The Altmer began wrestling with the cork on a bottle labeled "Restore Magicka." "Oh," she said. "Sorry about your loss."
"Well," Kjarl said, tucking his axe into his belt, "to tell you the truth, the Legion kind of hated him. When he went missing, they initially weren't going to look for him, until the Emperor himself gave the order to find him."
The Altmer finally gave up on trying to remove the cork by hand, and decided to try and remove it with a sword. "We should probably get out of here before that one guy who escaped gets back with reinforcements."
"Good idea," Kjarl replied. "Besides, Molag Bal probably wouldn't be too happy if we hung out here much longer."
"From what I understand, Molag Bal is never really happy."
Kjarl began to laugh, unaware that the statue's eyes seemed to be following him as he headed towards the door.
"By the way," the Altmer said, extending her hand. "I'm Anterriel."
"Kjarl," Kjarl said.
X X X (this site doesn't support asterisks, for some reason)
Kjarl sat down at the counter of The Eight Plates, the local pub in the city of Balmora. The barmaid, a Dunmer woman in a yellow skirt, leaned on the counter. All Dunmer had red eyes, but hers seemed to glow with a warmth that none of the others seemed to possess.
"Evening, Kjarl," she said. "What'll it be?"
"Mazte," he said, flatly. "And put it in a tall mug."
"Daring today, aren't we?"
"I need to forget something," he groaned, laying his forehead on the counter.
The barmaid slid a tall, frothy mug in front of him.
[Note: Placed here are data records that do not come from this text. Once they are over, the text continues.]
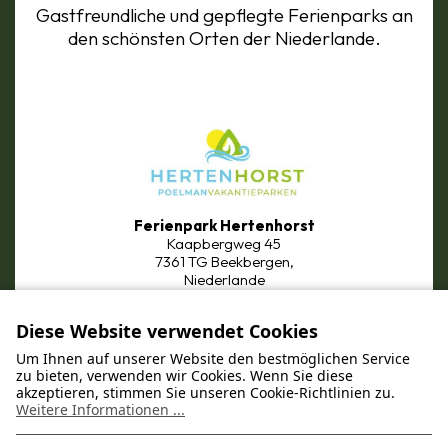
Gastfreundliche und gepflegte Ferienparks an
den schönsten Orten der Niederlande.
Ferienpark Hertenhorst
Kaapbergweg 45
7361 TG Beekbergen,
Niederlande
Diese Website verwendet Cookies
Um Ihnen auf unserer Website den bestmöglichen Service
zu bieten, verwenden wir Cookies. Wenn Sie diese
akzeptieren, stimmen Sie unseren Cookie-Richtlinien zu.
Weitere Informationen ...
Ferienpark Bronckhorst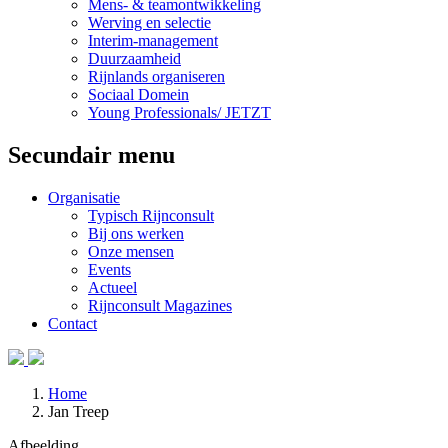
Mens- & teamontwikkeling
Werving en selectie
Interim-management
Duurzaamheid
Rijnlands organiseren
Sociaal Domein
Young Professionals/ JETZT
Secundair menu
Organisatie
Typisch Rijnconsult
Bij ons werken
Onze mensen
Events
Actueel
Rijnconsult Magazines
Contact
Home
Jan Treep
Afbeelding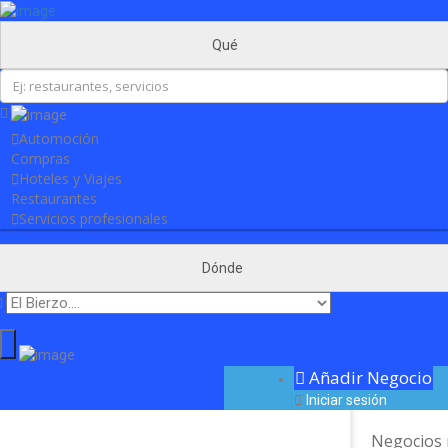
Añadir Negocio
Iniciar sesión
Actualidad
Qué
Contacto
Automoción
Compras
Hoteles y Viajes
Restaurantes
Servicios profesionales
Dónde
Añadir Negocio
Iniciar sesión
Negocios 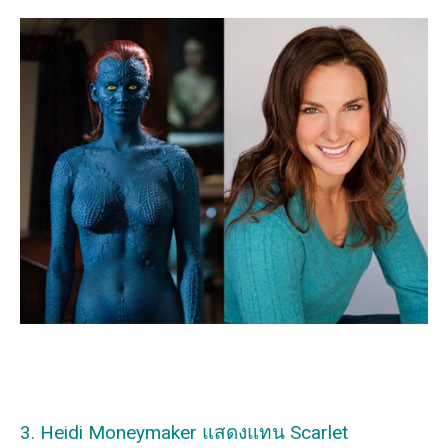
3. Heidi Moneymaker แสดงแทน Scarlet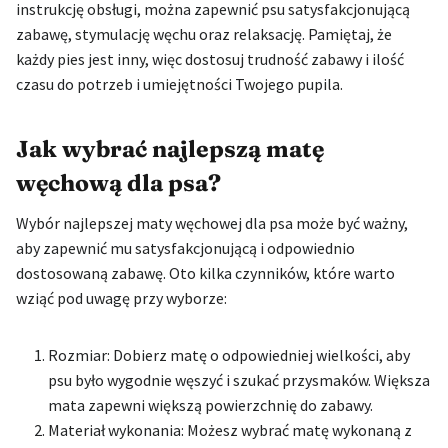
instrukcję obsługi, można zapewnić psu satysfakcjonującą
zabawę, stymulację węchu oraz relaksację. Pamiętaj, że
każdy pies jest inny, więc dostosuj trudność zabawy i ilość
czasu do potrzeb i umiejętności Twojego pupila.
Jak wybrać najlepszą matę
węchową dla psa?
Wybór najlepszej maty węchowej dla psa może być ważny,
aby zapewnić mu satysfakcjonującą i odpowiednio
dostosowaną zabawę. Oto kilka czynników, które warto
wziąć pod uwagę przy wyborze:
Rozmiar: Dobierz matę o odpowiedniej wielkości, aby
psu było wygodnie węszyć i szukać przysmaków. Większa
mata zapewni większą powierzchnię do zabawy.
Materiał wykonania: Możesz wybrać matę wykonaną z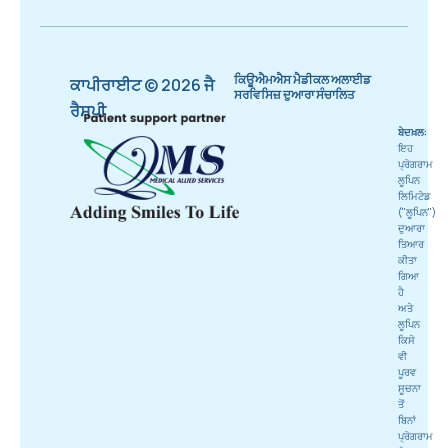
ਕਿਊਐਮਐਸ ਮੈਡੀਕਲ ਅਲਾਈਡ
ਕਾਪੀਰਾਈਟ © 2026 ਜੈ
ਸਰਵਿਸਿਜ਼ ਦੁਆਰਾ ਸੰਚਾਲਿਤ
ਰੈਸਪੀ
ਬੇਦਖ਼ਲ:
ਇਹ
ਪ੍ਰੋਗਰਾਮ
ਲੂਪਿਨ
ਲਿਮਿਟੇਡ
("ਲੂਪਿਨ")
ਦੁਆਰਾ
ਤਿਆਰ
ਕੀਤਾ
ਗਿਆ
ਹੈ
ਅਤੇ
ਲੂਪਿਨ
ਕਿਸੇ
ਵੀ
ਪੂਰਵ
ਸੂਚਨਾ
ਤੋਂ
ਬਿਨਾਂ
ਪ੍ਰੋਗਰਾਮ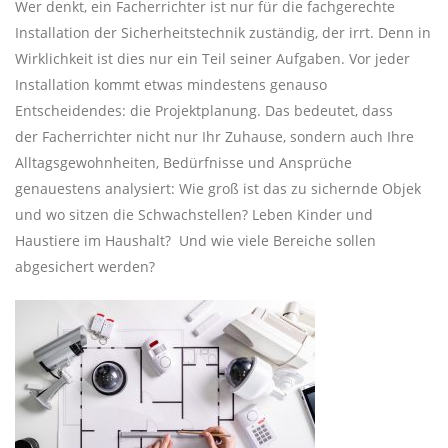
Wer denkt, ein Facherrichter ist nur für die fachgerechte
Installation der Sicherheitstechnik zuständig, der irrt. Denn in
Wirklichkeit ist dies nur ein Teil seiner Aufgaben. Vor jeder
Installation kommt etwas mindestens genauso
Entscheidendes: die Projektplanung. Das bedeutet, dass
der Facherrichter nicht nur Ihr Zuhause, sondern auch Ihre
Alltagsgewohnheiten, Bedürfnisse und Ansprüche
genauestens analysiert: Wie groß ist das zu sichernde Objek
und wo sitzen die Schwachstellen? Leben Kinder und
Haustiere im Haushalt? Und wie viele Bereiche sollen
abgesichert werden?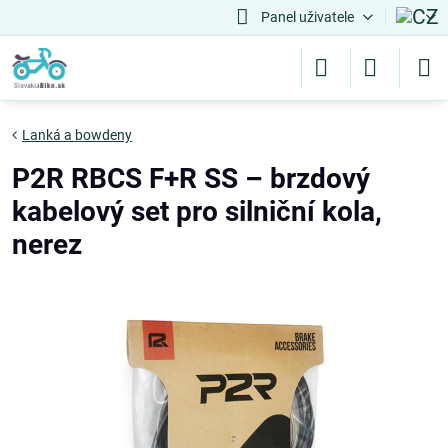
Panel uživatele
Lanká a bowdeny
P2R RBCS F+R SS – brzdový
kabelový set pro silniční kola,
nerez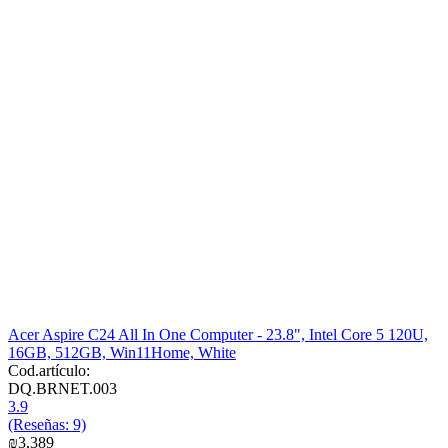
Acer Aspire C24 All In One Computer - 23.8", Intel Core 5 120U,
16GB, 512GB, Win11Home, White
Cod.artículo:
DQ.BRNET.003
3.9
(Reseñas: 9)
₪
3,389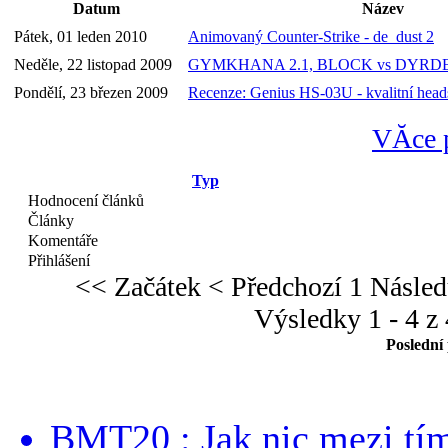
Datum
Název
Pátek, 01 leden 2010
Animovaný Counter-Strike - de_dust 2
Neděle, 22 listopad 2009
GYMKHANA 2.1, BLOCK vs DYRD
Pondělí, 23 březen 2009
Recenze: Genius HS-03U - kvalitní heads
VĂ­ce 
Typ
Hodnocení článků
Články
Komentáře
Přihlášení
<< Začátek
< Předchozí
1
Násled
Výsledky 1 - 4 z 
Poslední
BMT20 : Jak nic mezi tí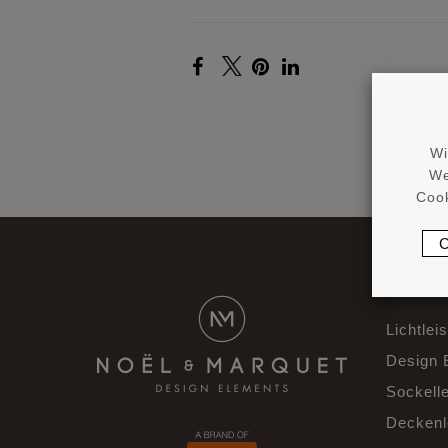
Wi
We
Cook
PRODU
Lichtlei
Design 
Sockelle
Deckenl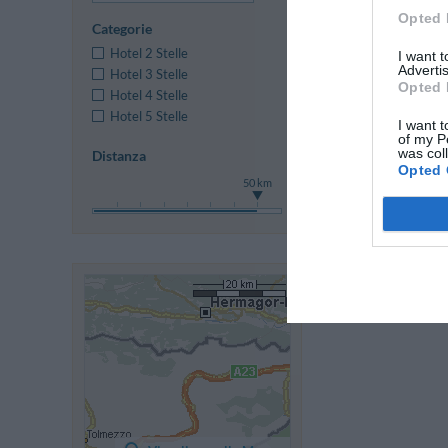
Opted 
Categorie
Hotel 2 Stelle
I want 
Advertis
Hotel 3 Stelle
Opted 
Hotel 4 Stelle
Precedent
Hotel 5 Stelle
I want t
of my P
was col
Distanza
Opted 
50 km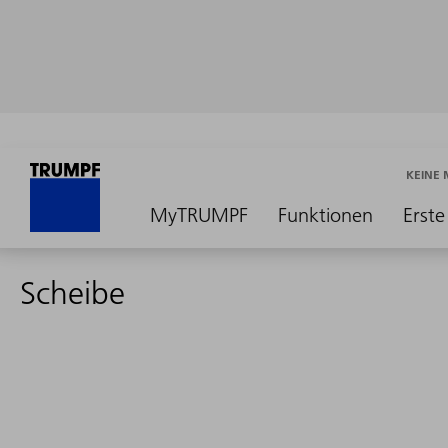
KEINE
MyTRUMPF
Funktionen
Erste
Scheibe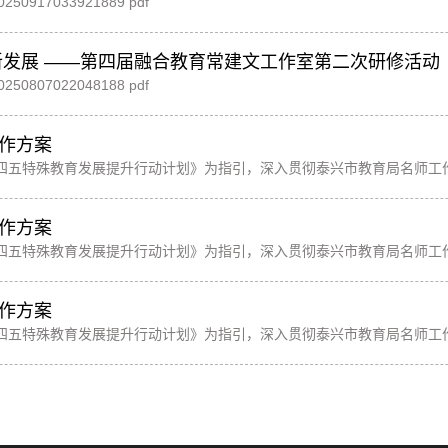
917 20250917033921889 pdf
新发展 ——第四届融合教育常建文工作室第二次研修活动
807 20250807022048188 pdf
作方案
四五特殊教育发展提升行动计划》为指引，深入贯彻泰兴市教育局名师工
、同伴
作方案
四五特殊教育发展提升行动计划》为指引，深入贯彻泰兴市教育局名师工
、同伴
作方案
四五特殊教育发展提升行动计划》为指引，深入贯彻泰兴市教育局名师工
、同伴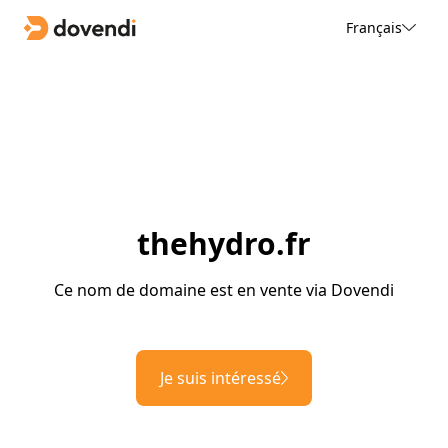
Français
thehydro.fr
Ce nom de domaine est en vente via Dovendi
Je suis intéressé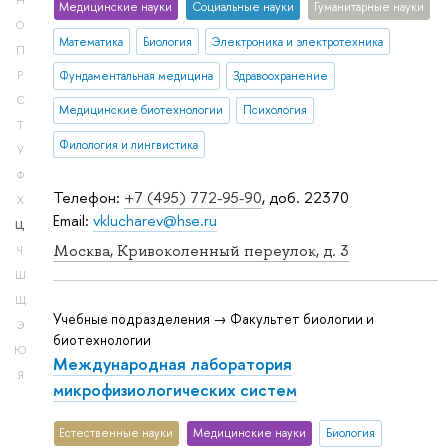
Н
Медицинские науки
Социальные науки
Гуманитарные науки
О
Математика
Биология
Электроника и электротехника
П
Р
Фундаментальная медицина
Здравоохранение
С
Медицинские биотехнологии
Психология
Т
Филология и лингвистика
У
Ф
Телефон:
+7 (495) 772-95-90
, доб. 22370
Х
Email:
vklucharev@hse.ru
Ц
Москва, Кривоколенный переулок, д. 3
Ч
Ш
Щ
Учебные подразделения → Факультет биологии и
Э
биотехнологии
Ю
Международная лаборатория
Я
микрофизиологических систем
Естественные науки
Медицинские науки
Биология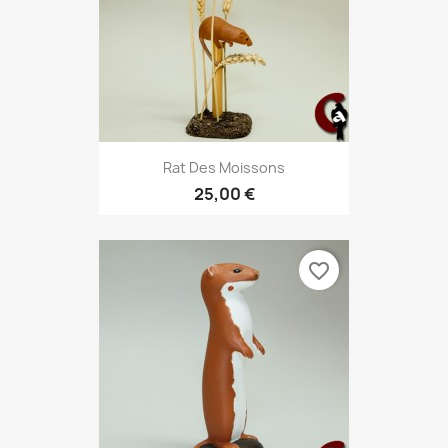
Rat Des Moissons
25,00 €
favorite_border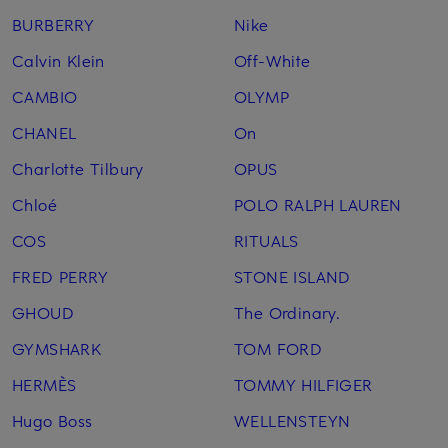
BURBERRY
Nike
Calvin Klein
Off-White
CAMBIO
OLYMP
CHANEL
On
Charlotte Tilbury
OPUS
Chloé
POLO RALPH LAUREN
COS
RITUALS
FRED PERRY
STONE ISLAND
GHOUD
The Ordinary.
GYMSHARK
TOM FORD
HERMÈS
TOMMY HILFIGER
Hugo Boss
WELLENSTEYN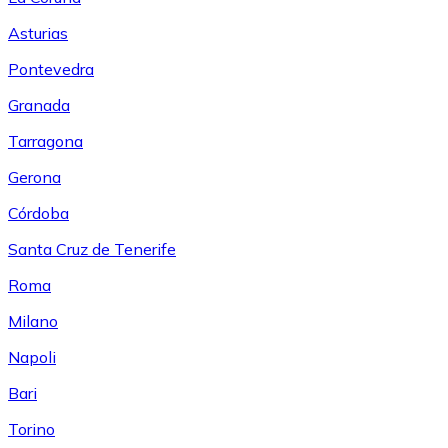
Asturias
Pontevedra
Granada
Tarragona
Gerona
Córdoba
Santa Cruz de Tenerife
Roma
Milano
Napoli
Bari
Torino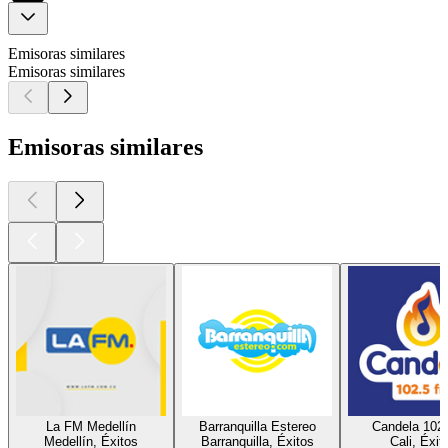
Emisoras similares
Emisoras similares
Emisoras similares
La FM Medellín
Barranquilla Estereo
Candela 102
Medellín, Éxitos
Barranquilla, Éxitos
Cali, Éxit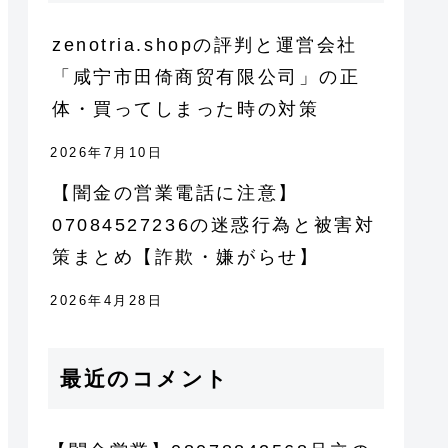
zenotria.shopの評判と運営会社
「咸宁市田倚商贸有限公司」の正
体・買ってしまった時の対策
2026年7月10日
【闇金の営業電話に注意】
07084527236の迷惑行為と被害対
策まとめ【詐欺・嫌がらせ】
2026年4月28日
最近のコメント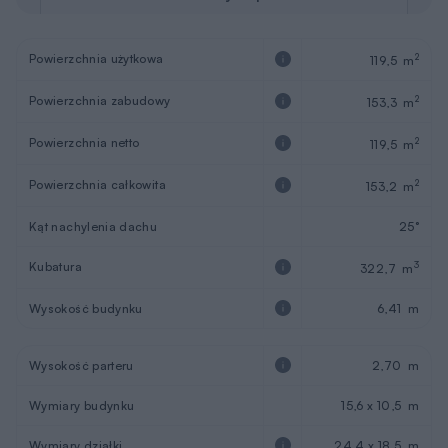
Powierzchnia użytkowa
2
119,5 m
Powierzchnia zabudowy
2
153,3 m
Powierzchnia netto
2
119,5 m
Powierzchnia całkowita
2
153,2 m
Kąt nachylenia dachu
25°
Kubatura
3
322,7 m
Wysokość budynku
6,41 m
Wysokość parteru
2,70 m
Wymiary budynku
15,6 x 10,5 m
Wymiary działki
24,4 x 18,5 m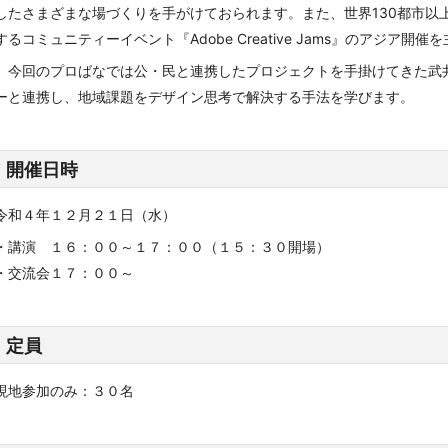
したさまざまな場づくりを手がけておられます。また、世界130都市以上
するコミュニティーイベント『Adobe Creative Jams』のアジア開
今回のプロばなでは公・民と連携したプロジェクトを手掛けてきた武
ーと連携し、地域課題をデザイン思考で解決する手法を学びます。
開催日時
令和４年１２月２１日（水）
・講演 １６：００～１７：００（１５：３０開場）
・交流会１７：００～
定員
現地参加のみ
：３０名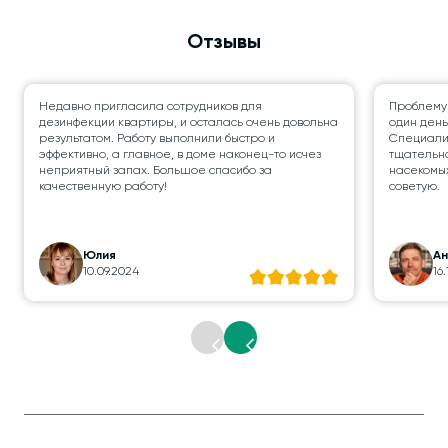
Отзывы
Недавно пригласила сотрудников для
Проблему
дезинфекции квартиры, и осталась очень довольна
один день
результатом. Работу выполнили быстро и
Специалис
эффективно, а главное, в доме наконец-то исчез
тщательно
неприятный запах. Большое спасибо за
насекомых
качественную работу!
советую.
Юлия
А
10.09.2024
16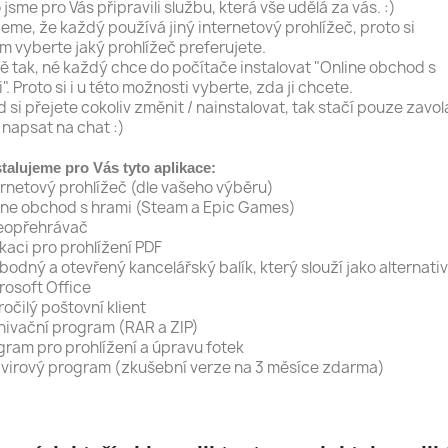
 jsme pro Vás připravili službu, která vše udělá za vás. :)
me, že každý používá jiný internetový prohlížeč, proto si
m vyberte jaký prohlížeč preferujete.
ě tak, né každý chce do počítače instalovat "Online obchod s
". Proto si i u této možnosti vyberte, zda ji chcete.
 si přejete cokoliv změnit / nainstalovat, tak stačí pouze zavol
napsat na chat :)
talujeme pro Vás tyto aplikace:
ernetový prohlížeč (dle vašeho výběru)
ine obchod s hrami (Steam a Epic Games)
deopřehrávač
ikaci pro prohlížení PDF
bodný a otevřený kancelářský balík, který slouží jako alternati
rosoft Office
ročilý poštovní klient
hivační program (RAR a ZIP)
gram pro prohlížení a úpravu fotek
ivirový program (zkušební verze na 3 měsíce zdarma)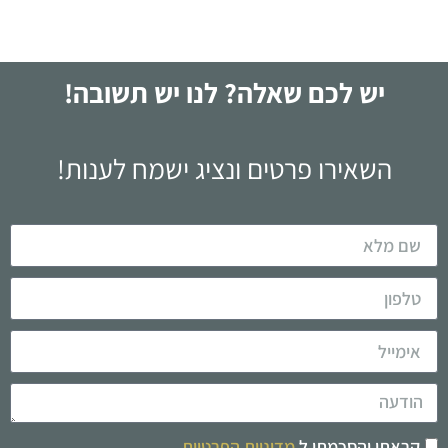
יש לכם שאלה? לנו יש תשובה!
השאירו פרטים ונציג ישמח לענות!
קראתי והסכמתי ל
מדיניות הפרטיות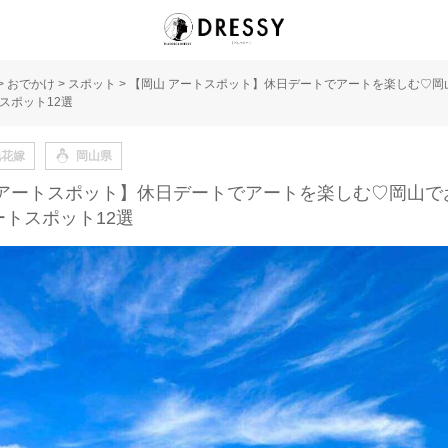
>
おでかけ
>
スポット
>
【岡山 アートスポット】休日デートでアートを楽しむ♡岡
スポット12選
地花嫁
岡山県
 アートスポット】休日デートでアートを楽しむ♡岡山で
ートスポット12選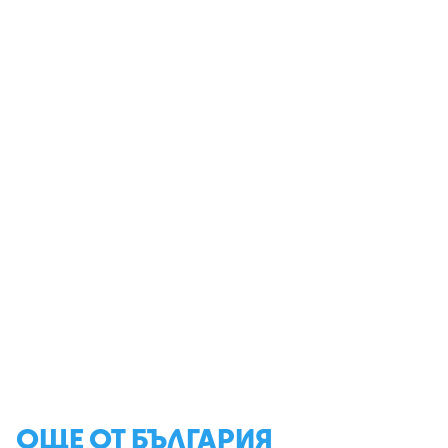
ОЩЕ ОТ БЪЛГАРИЯ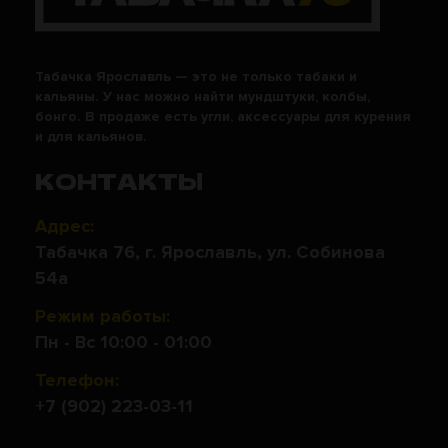
Табачка Ярославль — это не только табаки и
кальяны. У нас можно найти мундштуки, колбы,
бонго. В продаже есть угли, аксессуары для курения
и для кальянов.
КОНТАКТЫ
Адрес:
Табачка 76, г. Ярославль, ул. Собинова
54а
Режим работы:
Пн - Вс 10:00 - 01:00
Телефон:
+7 (902) 223-03-11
He drained half of it in one gulp. He hated his life right now. Draconius was dead. The Emperor would not be happy, and would punish the Legion for waiting so long to hire somebody to find him, and Varus Vantinius, Knight of the Imperial Dragon, would surely find some way of putting the blame on Kjarl. That was his way. Whenever it was his fault, it was his subordinates' fault. Kjarl closed his eyes and put his head on the table, trying to concentrate on something else. The first image that formed in his mind was of an Altmer. There was no mistaking the gold skin and almost white hair. The Altmer was a woman…in a dark blue robe with gold trim…her eyes were very light green…there was something familiar about her. Maybe Kjarl would've been able to place it if there was just a little less alcohol in his system…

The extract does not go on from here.